The British Museum is
getting in on the act, although upon closer inspection, there's only one actual Royal Wedding souvenir in their "Royal Wedding Collection". There are also two books about royalty, and one about weddings: the rest is a bunch of their "classic" range of souvenirs that they're apparently desperate to shift. Celebrate the Royal Wedding with a Great Court coffee mug! Um... what?
Not so at John Lewis, which is offering
page after page of commemorative homewares, china (including an "It Should Have Been Me" collection - classy), food, soap, and games. I mean GODDAMN.
If you think that's bad, though, check out royally-licensed
Fortnum and Mason. Is it awful that I'm now craving some of that commemorative rose-petal jelly? Even Harrod's has put out a
modest collection, which is pretty impressive, all things considered. Then again, I suppose, to Mohamed Al Fayed, this is still the son of the woman his own late son was supposed to marry, so...
Any number of pubs and restaurants are offering special Royal Wedding Weekend menus, but I was especially puzzled by
this one from Masala Zone. A Royal Wedding menu seems a little bit "pining for the last days of the Raj" for one of the country's most modern Indian restaurants, doesn't it?
Speaking of food, Twinings has released a
Royal Wedding tea. And yes, I sent away for a free sample. I mean, hype or no hype, it's a white Earl Grey with rose, which sounds LOVELY.

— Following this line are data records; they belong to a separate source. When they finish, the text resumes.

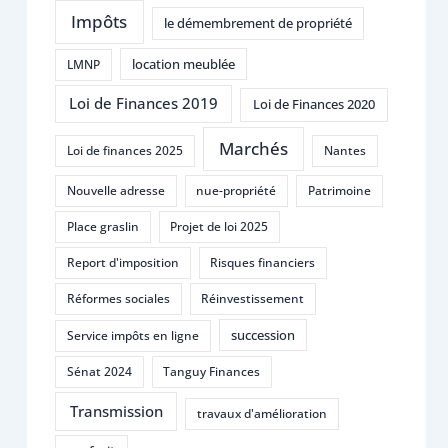
Impôts
le démembrement de propriété
location meublée
LMNP
Loi de Finances 2019
Loi de Finances 2020
Marchés
Loi de finances 2025
Nantes
Nouvelle adresse
nue-propriété
Patrimoine
Place graslin
Projet de loi 2025
Report d'imposition
Risques financiers
Réformes sociales
Réinvestissement
succession
Service impôts en ligne
Sénat 2024
Tanguy Finances
Transmission
travaux d'amélioration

There are also Royal Wedding comic books, naturally. The Forbidden Planet blog has
a good round-up, delivered in a snarky tone that reminds me why I freaking love Forbidden Planet. Far and away the best, though, is Neill Cameron's one-page version of how the couple met. "Princely jetpack, GO!"
And finally, I must admit, I actually googled this one, because I knew - KNEW! - it had to exist. Sure enough:
Royal Wedding sex toys. You're welcome.